WHAT YOU HAVE TO DO
Set down all of the data exactly as it appears.

RECORDED DATA

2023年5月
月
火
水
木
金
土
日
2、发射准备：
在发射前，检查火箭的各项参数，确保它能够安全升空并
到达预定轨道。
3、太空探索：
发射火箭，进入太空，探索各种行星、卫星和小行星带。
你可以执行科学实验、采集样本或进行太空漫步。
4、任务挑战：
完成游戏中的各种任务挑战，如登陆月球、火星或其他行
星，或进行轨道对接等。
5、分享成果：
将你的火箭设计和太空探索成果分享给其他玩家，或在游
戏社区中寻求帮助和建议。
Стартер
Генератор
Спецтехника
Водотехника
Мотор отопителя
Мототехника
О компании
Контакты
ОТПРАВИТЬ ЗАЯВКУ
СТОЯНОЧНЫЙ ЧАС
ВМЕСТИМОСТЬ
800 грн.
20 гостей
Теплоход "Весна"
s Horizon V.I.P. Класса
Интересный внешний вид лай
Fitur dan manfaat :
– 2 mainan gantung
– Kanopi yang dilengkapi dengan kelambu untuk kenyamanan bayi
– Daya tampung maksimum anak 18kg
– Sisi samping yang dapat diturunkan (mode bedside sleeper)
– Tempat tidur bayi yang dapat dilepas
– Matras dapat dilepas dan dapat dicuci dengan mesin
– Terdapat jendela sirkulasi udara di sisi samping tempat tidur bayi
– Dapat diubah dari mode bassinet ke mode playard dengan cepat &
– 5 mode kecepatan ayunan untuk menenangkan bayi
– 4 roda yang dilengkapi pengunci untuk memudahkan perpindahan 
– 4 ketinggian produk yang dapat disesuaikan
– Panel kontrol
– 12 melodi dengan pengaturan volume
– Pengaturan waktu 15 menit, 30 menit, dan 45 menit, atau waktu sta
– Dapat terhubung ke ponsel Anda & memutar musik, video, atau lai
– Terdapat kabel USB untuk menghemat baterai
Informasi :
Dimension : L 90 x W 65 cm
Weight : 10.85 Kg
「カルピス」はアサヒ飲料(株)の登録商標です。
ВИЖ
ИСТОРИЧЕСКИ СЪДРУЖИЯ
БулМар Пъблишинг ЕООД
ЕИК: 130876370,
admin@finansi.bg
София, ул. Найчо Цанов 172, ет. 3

RESULT OF THIS EXERCISE
2023年5月
月
火
水
木
金
土
日
2、发射准备：
在发射前，检查火箭的各项参数，确保它能够安全升空并
到达预定轨道。
3、太空探索：
发射火箭，进入太空，探索各种行星、卫星和小行星带。
你可以执行科学实验、采集样本或进行太空漫步。
4、任务挑战：
完成游戏中的各种任务挑战，如登陆月球、火星或其他行
星，或进行轨道对接等。
5、分享成果：
将你的火箭设计和太空探索成果分享给其他玩家，或在游
戏社区中寻求帮助和建议。
Стартер
Генератор
Спецтехника
Водотехника
Мотор отопителя
Мототехника
О компании
Контакты
ОТПРАВИТЬ ЗАЯВКУ
СТОЯНОЧНЫЙ ЧАС
ВМЕСТИМОСТЬ
800 грн.
20 гостей
Теплоход "Весна"
s Horizon V.I.P. Класса
Интересный внешний вид лай
Fitur dan manfaat :
– 2 mainan gantung
– Kanopi yang dilengkapi dengan kelambu untuk kenyamanan bayi
– Daya tampung maksimum anak 18kg
– Sisi samping yang dapat diturunkan (mode bedside sleeper)
– Tempat tidur bayi yang dapat dilepas
– Matras dapat dilepas dan dapat dicuci dengan mesin
– Terdapat jendela sirkulasi udara di sisi samping tempat tidur bayi
– Dapat diubah dari mode bassinet ke mode playard dengan cepat &
– 5 mode kecepatan ayunan untuk menenangkan bayi
– 4 roda yang dilengkapi pengunci untuk memudahkan perpindahan 
– 4 ketinggian produk yang dapat disesuaikan
– Panel kontrol
– 12 melodi dengan pengaturan volume
– Pengaturan waktu 15 menit, 30 menit, dan 45 menit, atau waktu sta
– Dapat terhubung ke ponsel Anda & memutar musik, video, atau lai
– Terdapat kabel USB untuk menghemat baterai
Informasi :
Dimension : L 90 x W 65 cm
Weight : 10.85 Kg
「カルピス」はアサヒ飲料(株)の登録商標です。
ВИЖ
ИСТОРИЧЕСКИ СЪДРУЖИЯ
БулМар Пъблишинг ЕООД
ЕИК: 130876370,
admin@finansi.bg
София, ул. Найчо Цанов 172, ет. 3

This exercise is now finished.